Without those, I can only give some general assessment to the 3 paths you are talking about.

1. Haar would work well and fast, particularly for instance recognition.

Note that Haar doesn't work all that well for 3D unless you train with a full spectrum of templates to cover various perspectives. The poster child application of Haar cascades is Viola Jones' face detection system which is largely geared towards frontal faces (can certainly be trained for many other things)

For a tutorial on doing Haar training using OpenCV, see here.

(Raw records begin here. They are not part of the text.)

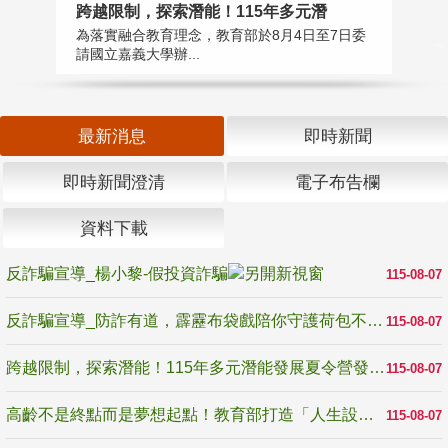
高
跨越限制，探索潛能！115年多元潛
教
為落實融合教育理念，教育部於8月4日至7日委
博
請國立嘉義大學辦...
最新消息
即時新聞
即時新聞澄清
電子布告欄
資料下載
反詐騙宣導_楊小黎-假投資詐騙
115-08-07
反詐騙宣導_防詐有道，霹靂布袋戲陪你守護荷包不受騙
115-08-07
跨越限制，探索潛能！115年多元潛能發展夏令營發掘生命無限可能
115-08-07
高齡不是終點而是夢想起點！教育部打造「人生設計夢工場」 參展第3屆高齡健康產業博覽會
115-08-07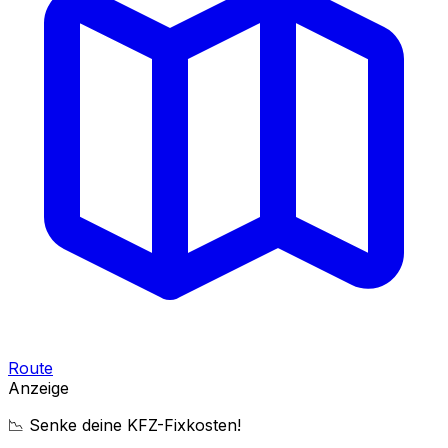
Route
Anzeige
📉 Senke deine KFZ-Fixkosten!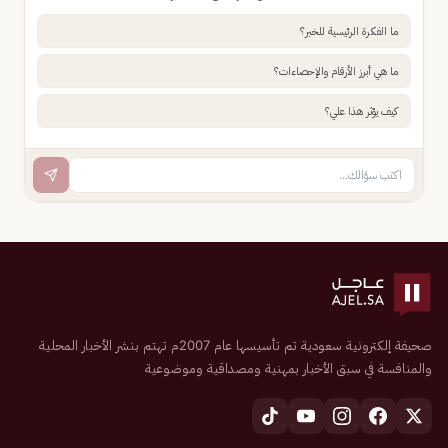
ما الفكرة الرئيسية للخبر؟
ما هي أبرز الأرقام والإحصاءات؟
كيف يؤثر هذا علي؟
صحيفة إلكترونية سعودية تم تأسيسها عام 2007م تهتم بنشر الأخبار المحلية
والمنافسة في سبق الأخبار بمهنية ومصداقية وموضوعية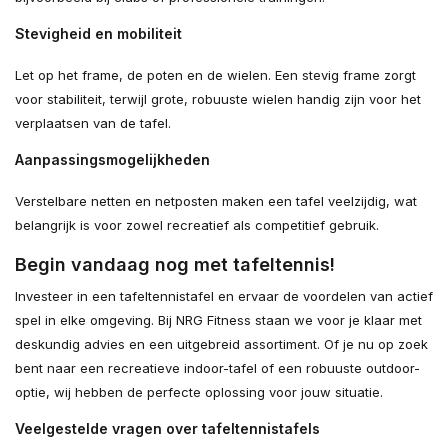
Stevigheid en mobiliteit
Let op het frame, de poten en de wielen. Een stevig frame zorgt
voor stabiliteit, terwijl grote, robuuste wielen handig zijn voor het
verplaatsen van de tafel.
Aanpassingsmogelijkheden
Verstelbare netten en netposten maken een tafel veelzijdig, wat
belangrijk is voor zowel recreatief als competitief gebruik.
Begin vandaag nog met tafeltennis!
Investeer in een tafeltennistafel en ervaar de voordelen van actief
spel in elke omgeving. Bij NRG Fitness staan we voor je klaar met
deskundig advies en een uitgebreid assortiment. Of je nu op zoek
bent naar een recreatieve indoor-tafel of een robuuste outdoor-
optie, wij hebben de perfecte oplossing voor jouw situatie.
Veelgestelde vragen over tafeltennistafels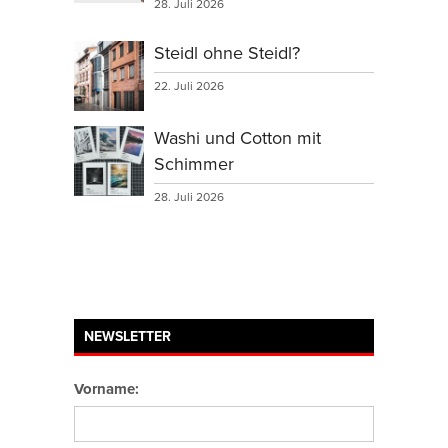
28. Juli 2026
Steidl ohne Steidl?
22. Juli 2026
Washi und Cotton mit
Schimmer
28. Juli 2026
NEWSLETTER
Vorname: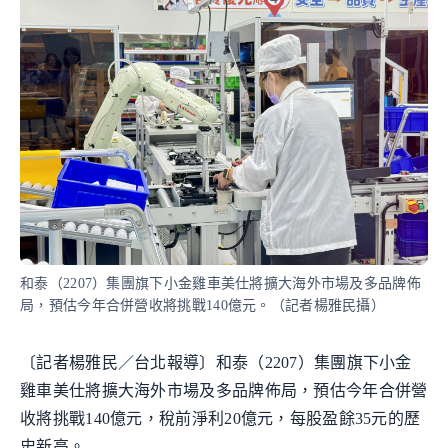
和泰（2207）集團旗下小金雞車美仕將擴大海外市場及多品牌佈
局，預估今年合併營收將挑戰140億元。（記者楊雅民攝）
〔記者楊雅民／台北報導〕和泰（2207）集團旗下小金
雞車美仕將擴大海外市場及多品牌佈局，預估今年合併營
收將挑戰140億元，稅前淨利20億元，每股盈餘35元的歷
史新高。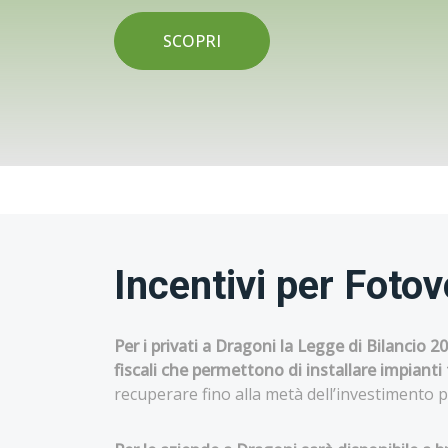
SCOPRI
Incentivi per Foto
Per i privati a Dragoni la Legge di Bilancio 
fiscali che permettono di installare impianti
recuperare fino alla metà dell’investimento pe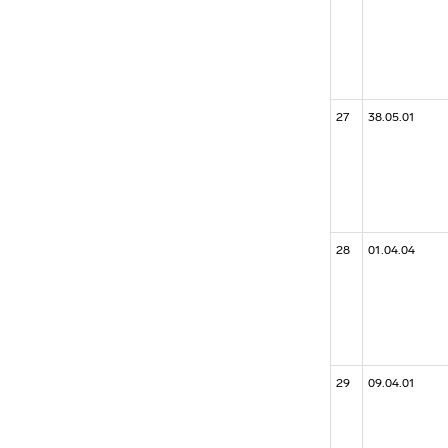
27
38.05.01
28
01.04.04
29
09.04.01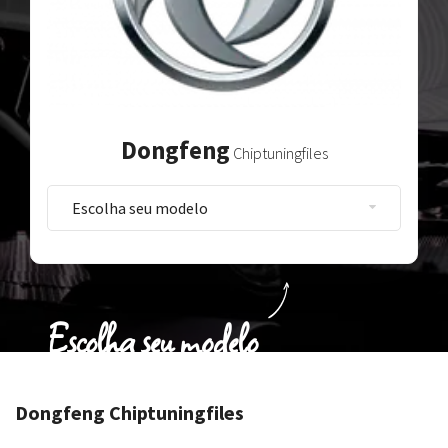
Dongfeng
Chiptuningfiles
Escolha seu modelo
Dongfeng Chiptuningfiles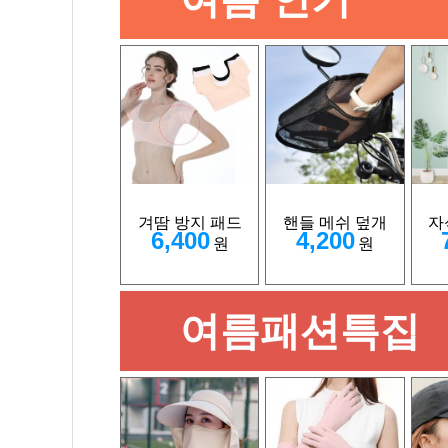
겨땀 방지 패드
핸들 메쉬 덮개
자
6,400
4,200
원
원
여름패션특집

2. Try NCC or better yet, Lucas Kanade tracking (cvCalcOpticalFlowPyrLK which is a pyramidal as in coarse-to-fine LK - a 4 level pyramid usually works well) for a template. Usually good upto 10% scale or 10 degrees rotation without template changes. Beyond that, you can have automatically evolving templates which can drift over time.

For a quick Optical Flow/tracking tutorial, see this.

3. SIFT/SURF would indeed work very well. I'd suggest some additional geometric verification step to remove spurious matches.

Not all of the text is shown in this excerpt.